Notice of Pre-AIA  or AIA  Status
The present application, filed on or after March 16, 2013, is being examined under the first inventor to file provisions of the AIA .


Claim Rejections - 35 USC § 102
The following is a quotation of the appropriate paragraphs of 35 U.S.C. 102 that form the basis for the rejections under this section made in this Office action:
A person shall be entitled to a patent unless –

(a)(1) the claimed invention was patented, described in a printed publication, or in public use, on sale, or otherwise available to the public before the effective filing date of the claimed invention.


Claim(s) 1-4 is/are rejected under 35 U.S.C. 102(a)(1) as being anticipated by Colangelo et al. (Enhancing audio surveillance with hierarchical recurrent neural networks, hereinafter “Colangelo”).
In regard to claim 1, Colangelo discloses a system for event detection and classification, the system comprising:
a processor circuit (CPU, section 4.3); and 
a processor-readable media comprising instructions (RAM, section 4.3) that, when performed by the processor circuit, configure the processor circuit to:
receive audio information about an audio event (see Fig. 1, an audio signal s is received, section 3); 
identify a multi-dimensional spectrogram of the audio information as-received (the audio signal s is partitioned into frames, converted to the frequency domain, and grouped into sets of Tf frames, resulting in an M by Tf signal x, section 3); and 
apply information about the spectrogram at an input to a multiple- stage machine learning algorithm and provide, from the machine learning algorithm, identification of the audio event as a particular event (two classifiers Cl1 and Cl2 are fed by x to identify an event class label yn, section 3).

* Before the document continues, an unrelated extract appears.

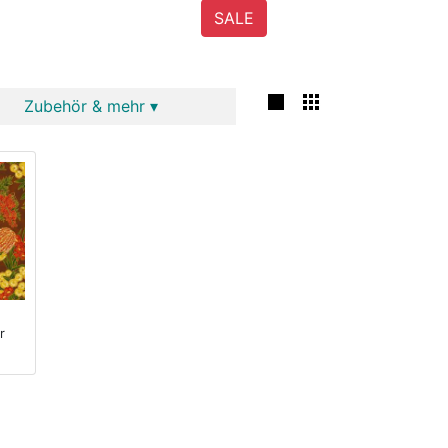
SALE
Zubehör & mehr ▾
r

In regard to claim 2, Colangelo discloses the instructions to configure the processor circuit to apply information about the spectrogram at the input to the multiple-stage machine learning algorithm include instructions to configure the processor circuit to: 
(1) at a first stage of the algorithm, analyze the information about the spectrogram and coarsely classify the audio event as corresponding to a particular event type (classifier Cl1 detects the presence or absence of an event, section 3), and 
(2) at a different second stage of the algorithm, identify the audio event as a particular event within the classification of the particular event type (classifier Cl2 then labels the event class if a relevant event is determined to be present, section 3).

In regard to claim 3, Colangelo discloses the instructions to identify the audio event as a particular event within the classification of the particular event type include instructions to use the different second stage of the algorithm to identify the audio event as indicating one or more of a glass break event, a gun shot event, a dog bark event, a security alarm event, a fire alarm event, a smoke alarm event, a water alarm event, or a human voice, shout, or cry event (exemplary events include glass breaking, gunshots and screams, section 4.1).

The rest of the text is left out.